Dataset entries
Segment Open

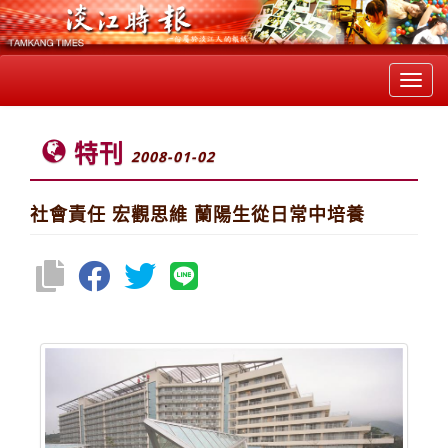
Toggl
navig
特刊
2008-01-02
社會責任 宏觀思維 蘭陽生從日常中培養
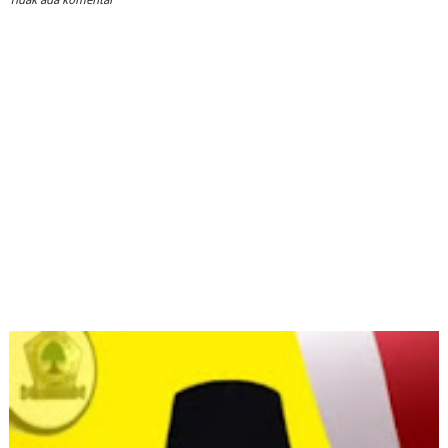
Tidak ada komentar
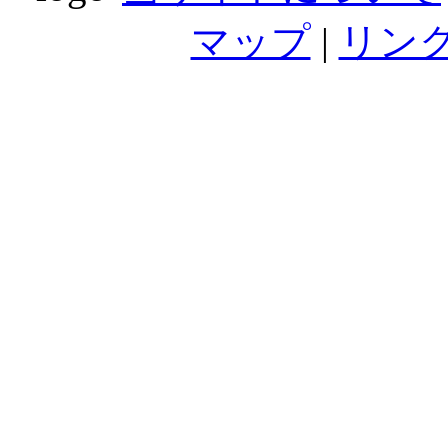
マップ
|
リン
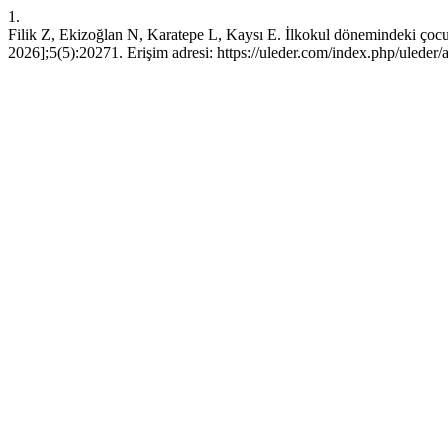
1.
Filik Z, Ekizoğlan N, Karatepe L, Kaysı E. İlkokul dönemindeki çocukl
2026];5(5):20271. Erişim adresi: https://uleder.com/index.php/uleder/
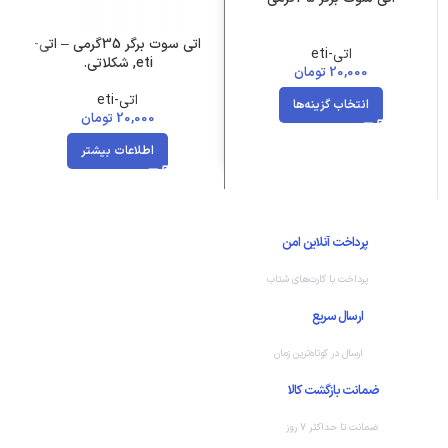
اتی سوت برگر 35گرمی – اتی-
اتی-eti
eti, شکلاتی.
20,000
تومان
اتی-eti
انتخاب گزینه‌ها
20,000
تومان
اطلاعات بیشتر
پرداخت آنلاین امن
پرداخت با کارت‌های شتاب
ارسال سریع
ارسال در کوتاه‌ترین زمان
ضمانت بازگشت کالا
ضمانت تا حداکثر ۷ روز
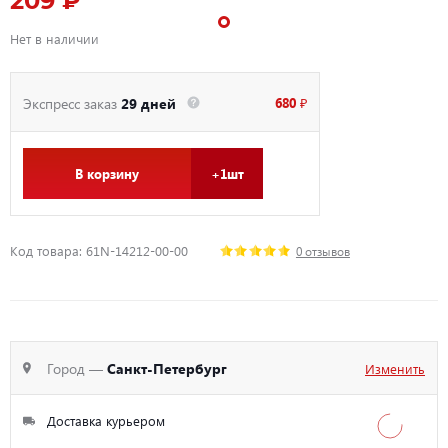
209 ₽
Нет в наличии
680 ₽
Экспресс заказ
29 дней
В корзину
+1шт
Код товара: 61N-14212-00-00
0 отзывов
Город —
Санкт-Петербург
Изменить
Доставка курьером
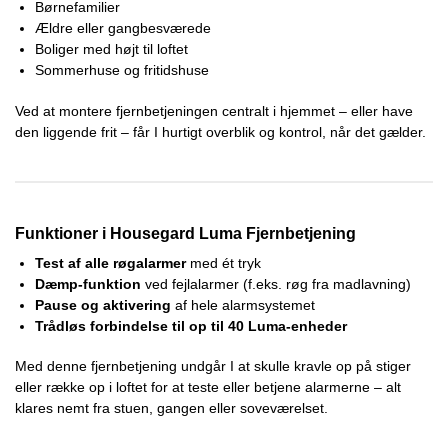
Børnefamilier
Ældre eller gangbesværede
Boliger med højt til loftet
Sommerhuse og fritidshuse
Ved at montere fjernbetjeningen centralt i hjemmet – eller have
den liggende frit – får I hurtigt overblik og kontrol, når det gælder.
Funktioner i Housegard Luma Fjernbetjening
Test af alle røgalarmer
med ét tryk
Dæmp-funktion
ved fejlalarmer (f.eks. røg fra madlavning)
Pause og aktivering
af hele alarmsystemet
Trådløs forbindelse til op til 40 Luma-enheder
Med denne fjernbetjening undgår I at skulle kravle op på stiger
eller række op i loftet for at teste eller betjene alarmerne – alt
klares nemt fra stuen, gangen eller soveværelset.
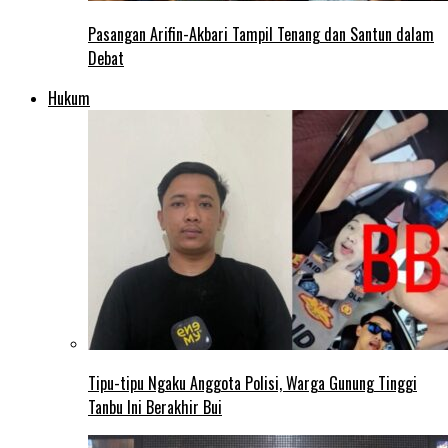
Pasangan Arifin-Akbari Tampil Tenang dan Santun dalam
Debat
Hukum
Tipu-tipu Ngaku Anggota Polisi, Warga Gunung Tinggi
Tanbu Ini Berakhir Bui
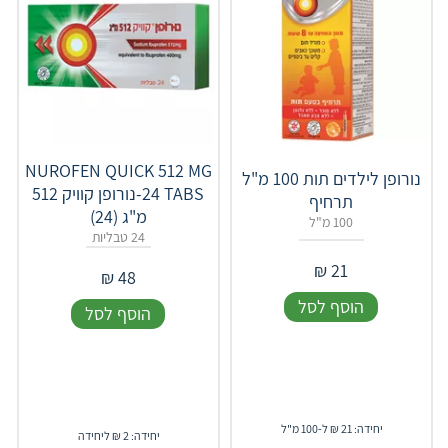
NUROFEN QUICK 512 MG
נורופן לילדים תות 100 מ"ל
24 TABS-נורופן קוויק 512
תרחיף
מ"ג (24)
100 מ"ל
24 טבליות
₪
21
₪
48
הוסף לסל
הוסף לסל
יחידה: 21 ₪ ל-100 מ"ל
יחידה: 2 ₪ ליחידה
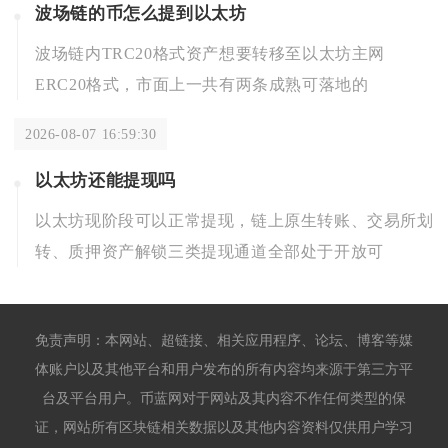
波场链的币怎么提到以太坊
波场链内TRC20格式资产想要转移至以太坊主网
ERC20格式，市面上一共有两条成熟可落地的
2026-08-07 16:59:30
以太坊还能提现吗
以太坊现阶段可以正常提现，链上原生转账、交易所划
转、质押资产解锁三类提现通道全部处于开放可
免责声明：本网站、超链接、相关应用程序、论坛、博客等媒
体账户以及其他平台和用户发布的所有内容均来源于第三方平
台及平台用户。币蓝网对于网站及其内容不作任何类型的保
证，网站所有区块链相关数据以及其他内容资料仅供用户学习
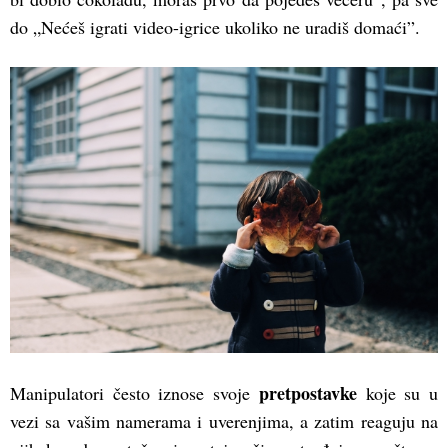
do „Nećeš igrati video-igrice ukoliko ne uradiš domaći”.
pretpostavke
Manipulatori često iznose svoje
koje su u
vezi sa vašim namerama i uverenjima, a zatim reaguju na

Segment Closed

• **Task requirements**
In the entries above, count the lines that contain the string "eller" and reply with the number only.

• **Task solution**
4